# How can I make my large jenga game more slippery



## johndothedew (Aug 27, 2012)

Hello, so I am a complete noob to woodworking other than just hammering pieces together so I am not sure how to proceed with this. Basically, I make big jenga blocks using 2x3 pieces of regular stud pine wood and sand it with 80grit paper. The problem is that even though I try to smooth it out, the weight of the tower makes it hard to move the blocks around when they are stacked. 

I know I can probably use candle wax and just keep sanding it more, but was wondering if there was a faster way to do this? Someone mentioned a machine (I forget what its called) that instead of sanding it cuts a very thin layer of the wood off, making it very smooth and even. 

I just want to make it slippery, but in a way that will not take too long. Any ideas? Thanks.


----------



## Dave Paine (May 30, 2012)

I am not familiar with the jenga game, so I am not able to picture the blocks.

A table saw with a decent blade can cut wood to a very smooth feel.

If you are not able to cut to the desired smoothness, then you may end up needing to apply some product to fill in the roughness of the wood.

Take a look at SlipIt. One of several options.
http://www.woodcraft.com/product/2004247/9013/slipit-jell-1-pint.aspx


----------



## BassBlaster (Nov 21, 2010)

You need to be sanding way past 80 grit to get these blocks smooth and to make them work properly as a Jenga game they need to match perfectly in size.

The machine your talking about is a planer but you cant plane blocks the size you mention without a sled. They would still require sanding afterward anyhow.
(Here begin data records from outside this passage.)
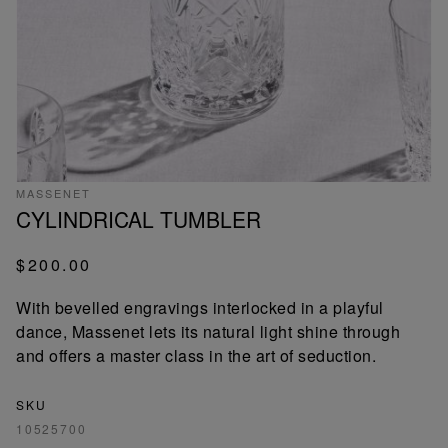
MASSENET
CYLINDRICAL TUMBLER
$200.00
With bevelled engravings interlocked in a playful
dance, Massenet lets its natural light shine through
and offers a master class in the art of seduction.
SKU
10525700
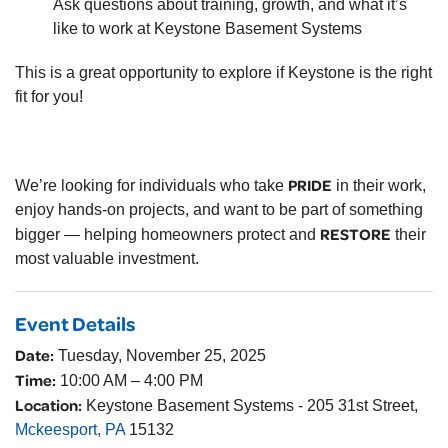
Ask questions about training, growth, and what it’s
like to work at Keystone Basement Systems
This is a great opportunity to explore if Keystone is the right
fit for you!
PRIDE
We’re looking for individuals who take
in their work,
enjoy hands-on projects, and want to be part of something
RESTORE
bigger — helping homeowners protect and
their
most valuable investment.
Event Details
Date:
Tuesday, November 25, 2025
Time:
10:00 AM – 4:00 PM
Location:
Keystone Basement Systems - 205 31st Street,
Mckeesport, PA
15132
For those wondering what a Jenga game is, it is a game of wood blocks stacked in a staggering pattern. The idea is to remove blocks from the tower without toppeling the tower.


----------



## rayking49 (Nov 6, 2011)

I'd try sanding them up through 220 grit sanpaper. IE, 80, 100, 150, 220.


----------



## sawdustfactory (Jan 30, 2011)

Part of the problem is the weight of the blocks. It's a matter if physics, the heavier the blocks, the mire force it's going to take to move them. That aside, try sanding through 220 or even 320 and then apply several coats of wax.


----------